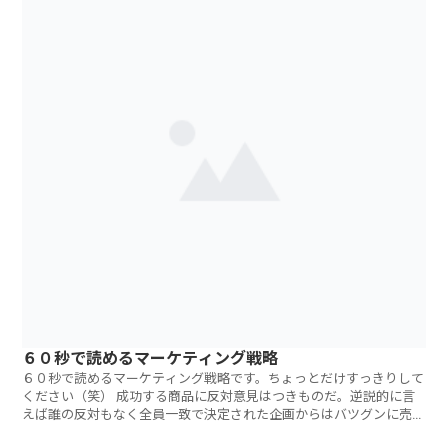
６０秒で読めるマーケティング戦略
６０秒で読めるマーケティング戦略です。ちょっとだけすっきりして
ください（笑） 成功する商品に反対意見はつきものだ。逆説的に言
えば誰の反対もなく全員一致で決定された企画からはバツグンに売れ
る・儲かる商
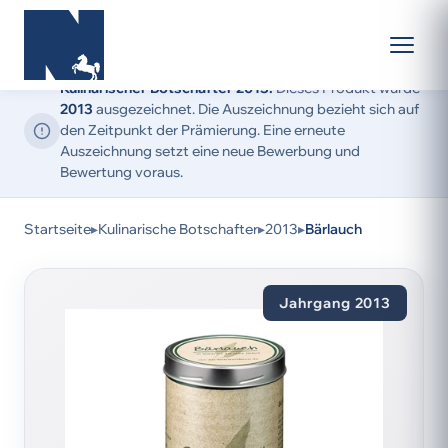
Kulinarischer Botschafter 2013:
Dieses Produkt wurde
2013
ausgezeichnet. Die Auszeichnung bezieht sich auf
den Zeitpunkt der Prämierung. Eine erneute
Auszeichnung setzt eine neue Bewerbung und
Bewertung voraus.
Startseite
▸
Kulinarische Botschafter
▸
2013
▸
Bärlauch
Jahrgang 2013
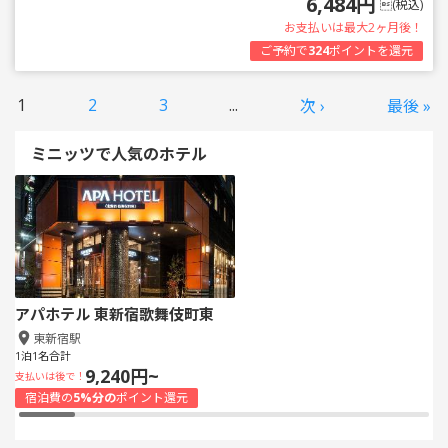
6,484円
(税込)
お支払いは最大2ヶ月後！
ご予約で
324
ポイントを還元
1
2
3
...
次 ›
最後 »
ミニッツで人気のホテル
アパホテル 東新宿歌舞伎町東
東新宿駅
1泊1名合計
9,240円~
支払いは後で！
宿泊費の
5%分の
ポイント還元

Task item: Give the lines from the one containing "ausgezeichnet. Die Auszeichnung" through the final line of the material again, exactly and in full, but without pictures.

Answer area:
ausgezeichnet. Die Auszeichnung bezieht sich auf
den Zeitpunkt der Prämierung. Eine erneute
Auszeichnung setzt eine neue Bewerbung und
Bewertung voraus.
Startseite
▸
Kulinarische Botschafter
▸
2013
▸
Bärlauch
Jahrgang 2013
6,484円
(税込)
お支払いは最大2ヶ月後！
ご予約で
324
ポイントを還元
1
2
3
...
次 ›
最後 »
ミニッツで人気のホテル
アパホテル 東新宿歌舞伎町東
東新宿駅
1泊1名合計
9,240円~
支払いは後で！
宿泊費の
5%分の
ポイント還元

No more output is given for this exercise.